In the proof of the Kreps-Yan theorem it is pointed out that the following set is weakly compact (for the dual pair $<L^1,L^\infty>$)
$B_\delta:=\{ f\in L^1 \:;\: 0\leq f\leq 1,\: E[f]\geq\delta \}$,
where $L^1=L^1(\Omega,\mathcal{F},P)$ for some probability space $(\Omega,\mathcal{F},P)$.
How could easily prove that $B_\delta$ is weakly compact?
A posibility is to use the Kames' compactness theorem.
First, $B_\delta$ is bounded, convex and closed (in $L^1$).
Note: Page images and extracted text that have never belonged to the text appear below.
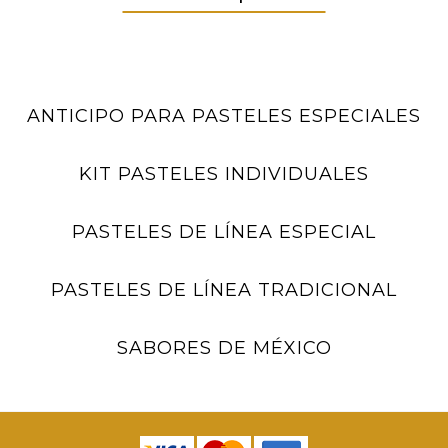
ANTICIPO PARA PASTELES ESPECIALES
KIT PASTELES INDIVIDUALES
PASTELES DE LÍNEA ESPECIAL
PASTELES DE LÍNEA TRADICIONAL
SABORES DE MÉXICO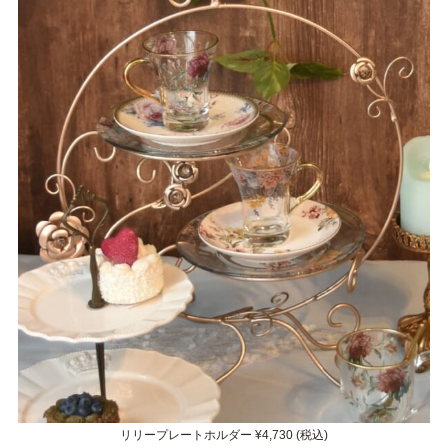
リリープレートホルダー ¥4,730 (税込)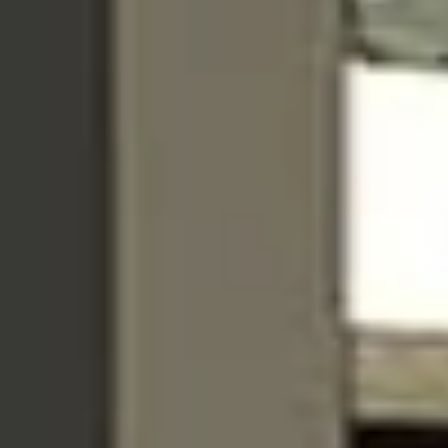
Купить
Аренда
Продажа
Новостройки
AX Journal
Каталоги
Агенты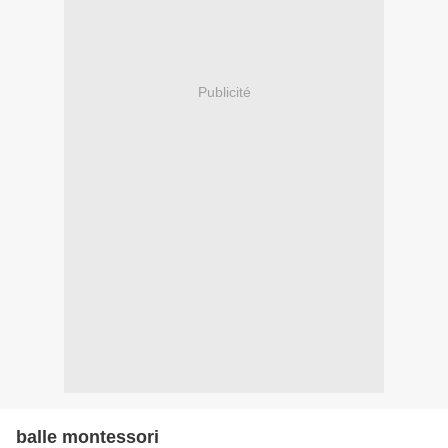
Publicité
balle montessori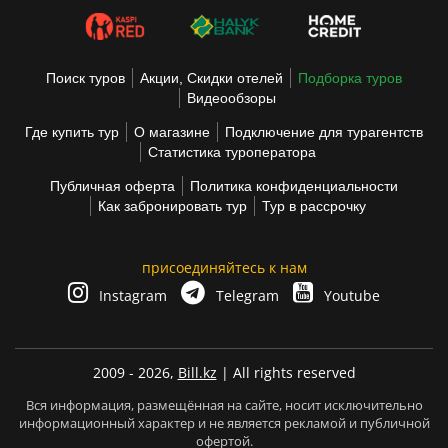
Поиск туров
Акции, Скидки отелей
Подборка туров
Видеообзоры
Где купить тур
О магазине
Подключение для турагентств
Статистика туроператора
Публичная оферта
Политика конфиденциальности
Как забронировать тур
Тур в рассрочку
присоединяйтесь к нам
Instagram
Telegram
Youtube
2009 - 2026,
Bill.kz
| All rights reserved
Вся информация, размещённая на сайте, носит исключительно
информационный характер и не является рекламой и публичной
офертой.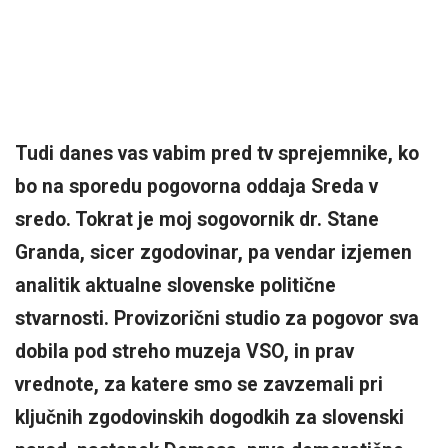
Tudi danes vas vabim pred tv sprejemnike, ko
bo na sporedu pogovorna oddaja Sreda v
sredo. Tokrat je moj sogovornik dr. Stane
Granda, sicer zgodovinar, pa vendar izjemen
analitik aktualne slovenske politične
stvarnosti. Provizorični studio za pogovor sva
dobila pod streho muzeja VSO, in prav
vrednote, za katere smo se zavzemali pri
ključnih zgodovinskih dogodkih za slovenski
Second, for each $z\in L^\infty$, we have to see that $y\mapsto E[y z]$ attains a maximum in $B_\delta$. Indeed, let $A:=(z\geq 0)$.
If $P(A)\geq \delta$, then it is easy to see that $E[1_A z]=\underset{y\in B_\delta}\max E[y z]$.
If $P(A)<\delta$, we see that $1_A\notin B_\delta$, since $E[1_A]<\delta$. Then, we put $\alpha:=\frac{\delta - P(A)}{P(A^c)}$, and we have
$E[(1_A + \alpha 1_{A^c}) z]=\underset{y\in B_\delta}\max E[y z]$.